During the review, the chairperson is responsible for making sure that the agenda is completed, the minutes are recorded, and the action items are captured. After the review the chairperson distributes the minutes as a record of the review, including the date, the agenda, attendees, any major decisions, and the list of action items with assignments and due dates. Finally, it is the responsibility of project team to provide timely written response to each action item.

Major milestones illustrated in Fig. 5.6 are explained in Table 5.7.

Table 5.7. Major Project Reviews for Spacecraft Development

In addition to the major project-level reviews described in Table 5.7, peer reviews of components and subassembly designs are also a key part of the technical review process. In these peer reviews, component test plans are checked to ensure that all requirements are met. At these lower levels of assembly, more of the details of the designs and tests are evaluated.

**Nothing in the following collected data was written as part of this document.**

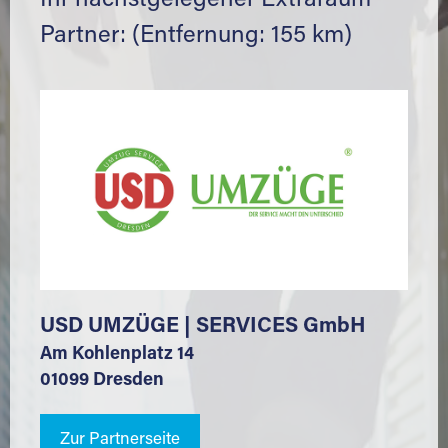
Ihr nächstgelegener Extraraum
Partner: (Entfernung: 155 km)
USD UMZÜGE | SERVICES GmbH
Am Kohlenplatz 14
01099 Dresden
Zur Partnerseite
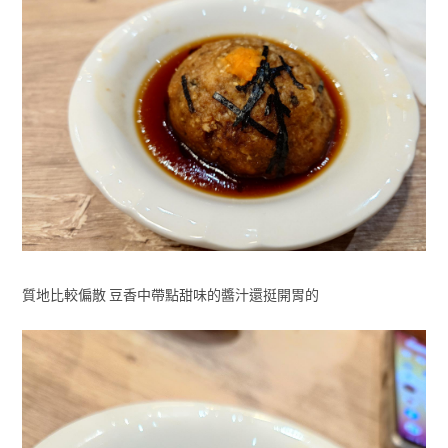
質地比較偏散 豆香中帶點甜味的醬汁還挺開胃的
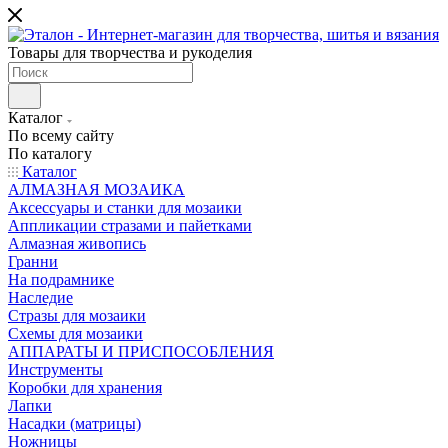
Товары для творчества и рукоделия
Каталог
По всему сайту
По каталогу
Каталог
АЛМАЗНАЯ МОЗАИКА
Аксессуары и станки для мозаики
Аппликации стразами и пайетками
Алмазная живопись
Гранни
На подрамнике
Наследие
Стразы для мозаики
Схемы для мозаики
АППАРАТЫ И ПРИСПОСОБЛЕНИЯ
Инструменты
Коробки для хранения
Лапки
Насадки (матрицы)
Ножницы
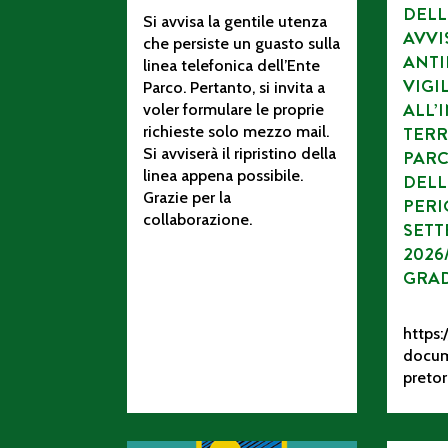
DELL
Si avvisa la gentile utenza
AVV
che persiste un guasto sulla
ANTI
linea telefonica dell’Ente
VIGI
Parco. Pertanto, si invita a
ALL’
voler formulare le proprie
richieste solo mezzo mail.
TERR
Si avviserà il ripristino della
PAR
linea appena possibile.
DELL
Grazie per la
PERI
collaborazione.
SETT
2026
GRA
https:/
docum
pretor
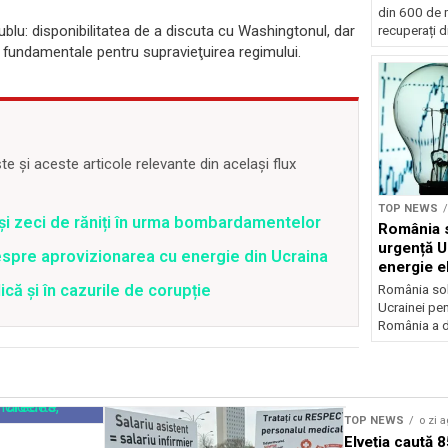
din 600 de m
lu: disponibilitatea de a discuta cu Washingtonul, dar
recuperați di
 fundamentale pentru supravieţuirea regimului.
 și aceste articole relevante din același flux
TOP NEWS
 și zeci de răniți în urma bombardamentelor
România s
urgență U
spre aprovizionarea cu energie din Ucraina
energie el
crizei en
că și în cazurile de corupție
România soli
Ucrainei pen
România a de
TOP NEWS
o zi 
Elveția caută 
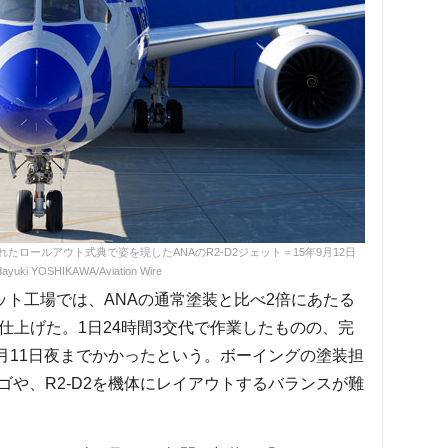
ロールアウト式典で姿を現したANAのR2-D2ジェット＝15年9月12日
ayuki YOSHIKAWA/Aviation Wire
ット工場では、ANAの通常塗装と比べ2倍にあたる
を仕上げた。1日24時間3交代で作業したものの、完
9月11日夜までかかったという。ボーイングの塗装担
や、R2-D2を機体にレイアウトするバランスが難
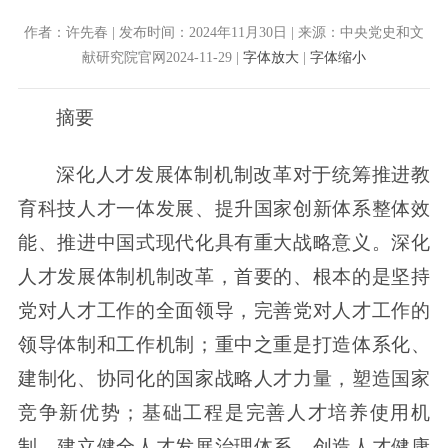
作者：许先春 | 发布时间：2024年11月30日 | 来源：中央党史和文
献研究院官网2024-11-29 |
字体放大
|
字体缩小
摘要
深化人才发展体制机制改革对于统筹推进教
育科技人才一体发展、提升国家创新体系整体效
能、推进中国式现代化具有重大战略意义。深化
人才发展体制机制改革，首要的、根本的是坚持
党对人才工作的全面领导，完善党对人才工作的
领导体制和工作机制；重中之重是打造体系化、
建制化、协同化的国家战略人才力量，塑造国家
竞争新优势；基础工程是完善人才培养使用机
制，建立健全人才发展治理体系，创造人才健康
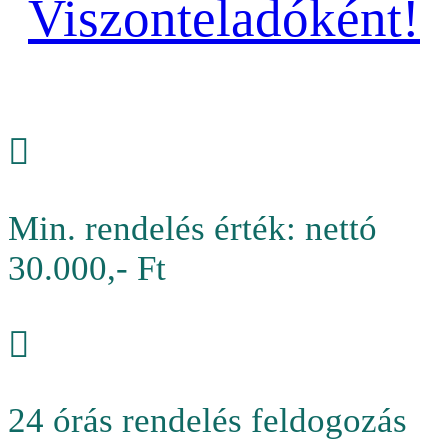
Viszonteladóként!
Min. rendelés érték: nettó
30.000,- Ft
24 órás rendelés feldogozás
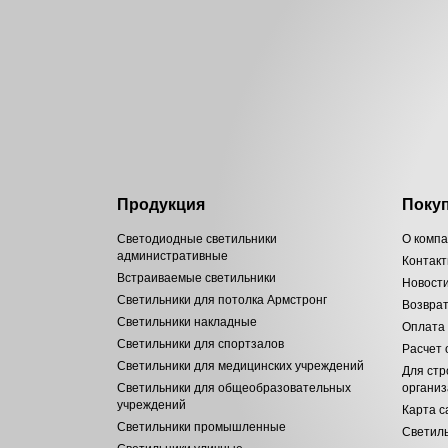
Продукция
Поку
Светодиодные светильники
О комп
административные
Контак
Встраиваемые светильники
Новост
Светильники для потолка Армстронг
Возвра
Светильники накладные
Оплата
Светильники для спортзалов
Расчет
Светильники для медицинских учреждений
Для стр
Светильники для общеобразовательных
органи
учреждений
Карта с
Светильники промышленные
Светиль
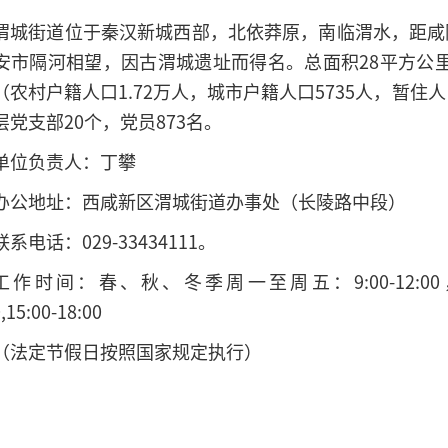
渭城街道位于秦汉新城西部，北依莽原，南临渭水，距咸
安市隔河相望，因古渭城遗址而得名。总面积28平方公里
（农村户籍人口1.72万人，城市户籍人口5735人，暂住
层党支部20个，党员873名。
单位负责人：丁攀
办公地址：西咸新区渭城街道办事处（长陵路中段）
联系电话：029-33434111。
工作时间：春、秋、冬季周一至周五：9:00-12:0
,15:00-18:00
（法定节假日按照国家规定执行）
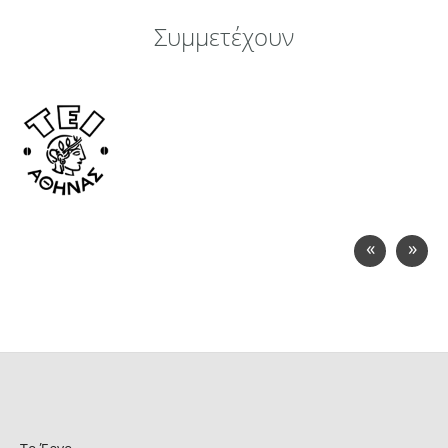
Συμμετέχουν
«
»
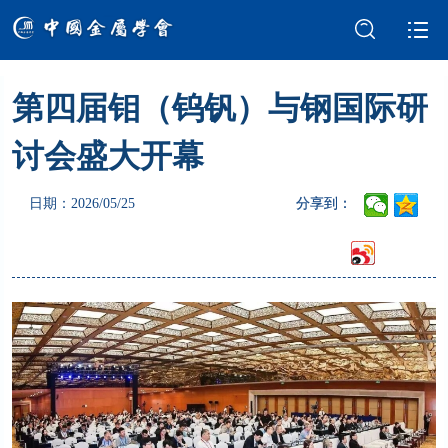
第四届钼（钨钒）与钢国际研
学会介绍
新闻中心
讨会盛大开幕
学术交流
会员服务
日期：2026/05/25
分享到：
国际交流
党建强会
智库建设
科技奖励
成果评价
科普园地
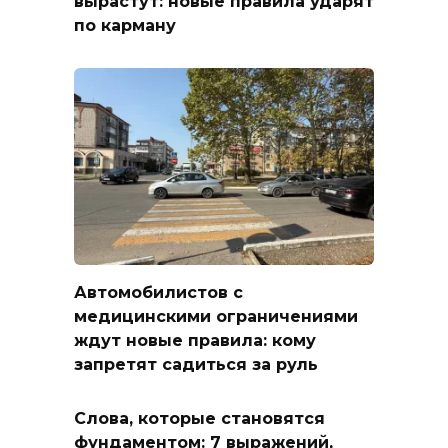
вырастут: новые правила ударят
по карману
Автомобилистов с
медицинскими ограничениями
ждут новые правила: кому
запретят садиться за руль
Слова, которые становятся
фундаментом: 7 выражений,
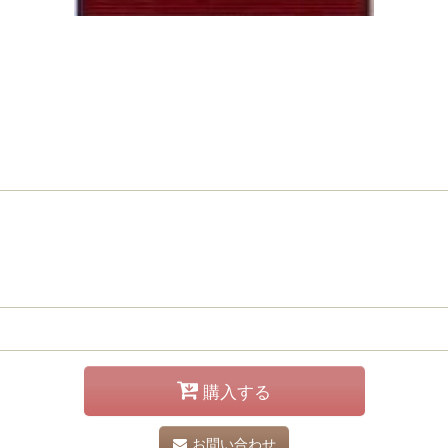
購入する
お問い合わせ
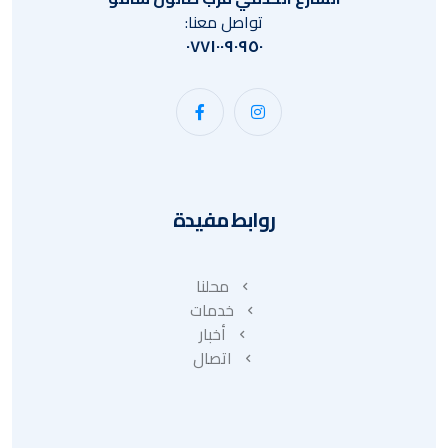
تواصل معنا:
٠٧٧١٠٠٩٠٩٥٠
روابط مفيدة
محلنا
خدمات
أخبار
اتصال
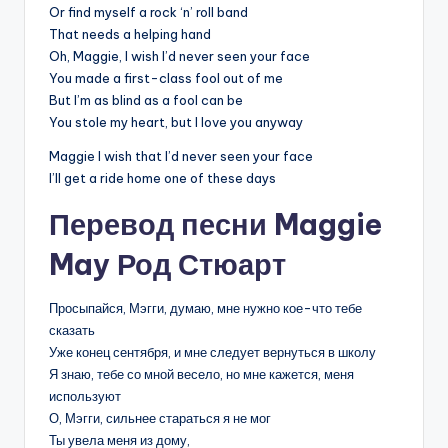
Or find myself a rock ‘n’ roll band
That needs a helping hand
Oh, Maggie, I wish I’d never seen your face
You made a first-class fool out of me
But I’m as blind as a fool can be
You stole my heart, but I love you anyway
Maggie I wish that I’d never seen your face
I’ll get a ride home one of these days
Перевод песни Maggie
May Род Стюарт
Просыпайся, Мэгги, думаю, мне нужно кое-что тебе
сказать
Уже конец сентября, и мне следует вернуться в школу
Я знаю, тебе со мной весело, но мне кажется, меня
используют
О, Мэгги, сильнее стараться я не мог
Ты увела меня из дому,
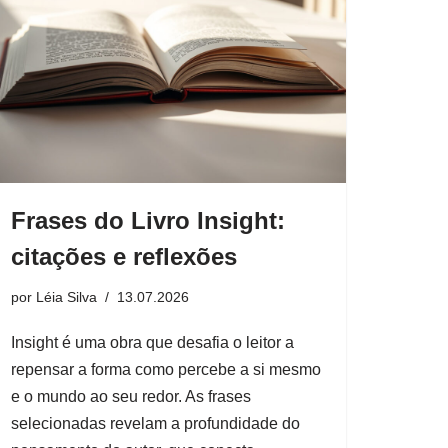
Frases do Livro Insight:
citações e reflexões
por
Léia Silva
13.07.2026
Insight é uma obra que desafia o leitor a
repensar a forma como percebe a si mesmo
e o mundo ao seu redor. As frases
selecionadas revelam a profundidade do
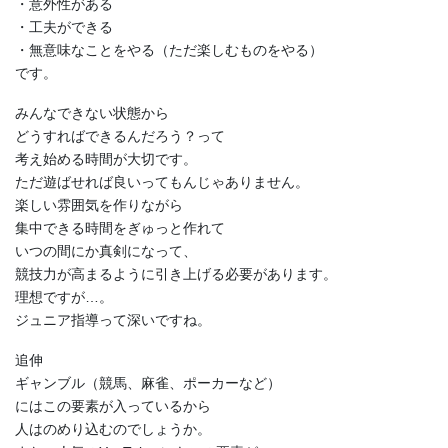
・意外性がある
・工夫ができる
・無意味なことをやる（ただ楽しむものをやる）
です。
みんなできない状態から
どうすればできるんだろう？って
考え始める時間が大切です。
ただ遊ばせれば良いってもんじゃありません。
楽しい雰囲気を作りながら
集中できる時間をぎゅっと作れて
いつの間にか真剣になって、
競技力が高まるように引き上げる必要があります。
理想ですが…。
ジュニア指導って深いですね。
追伸
ギャンブル（競馬、麻雀、ポーカーなど）
にはこの要素が入っているから
人はのめり込むのでしょうか。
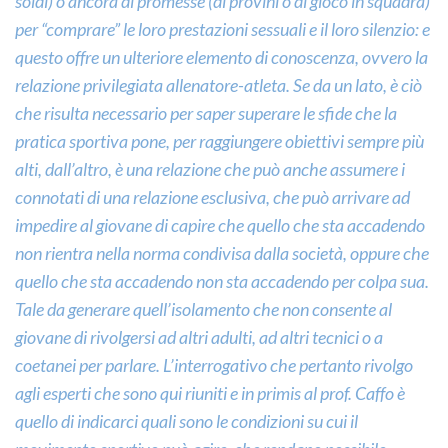
soldi) o ancora di promesse (di provini o di gioco in squadra)
per “comprare” le loro prestazioni sessuali e il loro silenzio: e
questo offre un ulteriore elemento di conoscenza, ovvero la
relazione privilegiata allenatore-atleta. Se da un lato, è ciò
che risulta necessario per saper superare le sfide che la
pratica sportiva pone, per raggiungere obiettivi sempre più
alti, dall’altro, è una relazione che può anche assumere i
connotati di una relazione esclusiva, che può arrivare ad
impedire al giovane di capire che quello che sta accadendo
non rientra nella norma condivisa dalla società, oppure che
quello che sta accadendo non sta accadendo per colpa sua.
Tale da generare quell’isolamento che non consente al
giovane di rivolgersi ad altri adulti, ad altri tecnici o a
coetanei per parlare. L’interrogativo che pertanto rivolgo
agli esperti che sono qui riuniti e in primis al prof. Caffo è
quello di indicarci quali sono le condizioni su cui il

Implementing good review practices help make any review more productive. Every review should have a review chair, who is responsible for selecting the review committee and conducting the review. The review chair should be experienced in the subject matter and independent from the members of the team presenting the review. For project-level reviews, the review chair is selected from individuals outside the project and often outside the organization. For some projects, the review chair of project-level review may be a member of the sponsor organization. For subsystem-level peer reviews, the chair may be part of the project, but must be independent from the team implementing the design under review. In general, the objective of the review is to evaluate whether the design meets the requirements. To achieve that objective, the requirements must be documented and the team must have selected a single design. In advance of the meeting, the agenda and presentation material must be supplied to the review committee with sufficient time to prepare for the review. This time may vary depending on the amount of material involved in the review. Typically, a week or more is required for a project-level review. During the review, meeting minutes and action items must be recorded. After the meeting, the minutes should be distributed and the action items tracked to closure.

Closing an action item requires a procedure or process; Fig. 5.7 illustrates one example for closing an action item. An action time may lead to a minor correction or it may force a major design change or it may prove intractable and force a major change in the mission or re-evaluation. A record of all action items and their disposition should be archived in the project depository or database.